La légitimation de cette pratique bafoue la dignité humaine et les droits des enfants. Le Canada ne tolère pas qu’un humain fasse l’objet d’une transaction. Pourquoi accepter que la naissance d’un enfant soit planifiée dans le cadre d’un contrat et fasse l’objet d’un échange ? 

Une pratique qui fait d’un enfant un « bien » que l’on veut, que l’on commande, dont on prend livraison et dont on peut effacer les origines maternelles contredit les progrès faits au Canada. L’enfant qui naît d’une mère porteuse est un orphelin dont on a planifié l’abandon, ce qui heurte la conscience dans une société qui place l’humain au-dessus de toute chosification.

Le gouvernement subit la pression de différents groupes d’intérêts et un pas de plus dans la légitimation de la pratique peut être perçu comme un geste d’ouverture. Il s’agit pourtant d’un recul social. Le désir d’enfant est noble mais n’est pas un droit. Il n’y a rien de tel qu’un droit à l’enfant.

Devant la difficulté ou l’impossibilité de se reproduire, on crée de plus en plus de souffrance en favorisant la recherche de solutions à tout prix. Il ne faut pas minimiser cette souffrance. Il faut mettre en cause le déploiement de moyens qui l’entretiennent ou l’accentuent tout en provoquant des reculs sociaux.

Nos efforts doivent s’inscrire dans la foulée des progrès réalisés en matière de dignité humaine et de droits de la personne. Ainsi, reconnaître aux couples homosexuels le droit d’adopter des enfants est une avancée sociale mettant fin à la discrimination et permettant à des enfants de trouver un foyer. Cependant, institutionnaliser le droit de passer une entente avec une femme pour qu’elle porte un enfant qu’elle remettra à d’autres à sa naissance est un recul social. Cette pratique est avilissante pour les femmes et ne respecte pas les droits des enfants.

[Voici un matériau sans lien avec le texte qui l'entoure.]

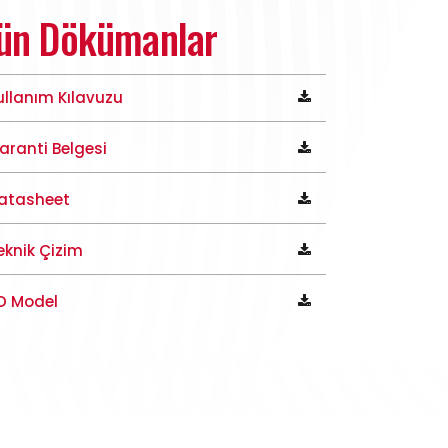
ün Dökümanlar
ullanım Kılavuzu
aranti Belgesi
atasheet
eknik Çizim
D Model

La société peut offrir des possibilités de combler le désir d’être parent, en facilitant la prise en charge d’enfants qui en ont besoin et en facilitant l’exercice de la parentalité sous différentes formes. Voilà l’orientation à privilégier.

Il est illusoire de penser qu’en balisant la pratique, nous éviterons les dérives observées ailleurs. Les sciences sociales nous enseignent qu’une pratique ainsi avalisée deviendra plus fréquente et sera perçue comme une solution légitime, mettant en place les conditions de sa normalisation. Il est donc prévisible que ses conditions d’exercice évolueront progressivement jusqu’à lui permettre de devenir une activité essentiellement commerciale vidée de son sens le plus profond.

Avons-nous peur d’affirmer que les femmes ne peuvent être réduites à des reproductrices par une pratique que l’on enrobe du qualificatif d’altruiste ? Ne voulons-nous pas protéger nos enfants et qu’en aucun cas, un enfant puisse être issu d’une commande qui prévoit qu’il sera donné par la femme qui l’a porté, risque de ne pas connaître celle qui lui a donné la vie ou risque de ne pouvoir retracer ses origines maternelles ?

Qu’elle soit gratuite, compensée, rémunérée ou profitable, la pratique du recours aux mères porteuses va à l’encontre de valeurs canadiennes dont le respect a été chèrement acquis. La grossesse n’est pas une étape dans la production d’un être humain, elle est beaucoup plus que cela et ne devrait jamais faire l’objet d’un contrat.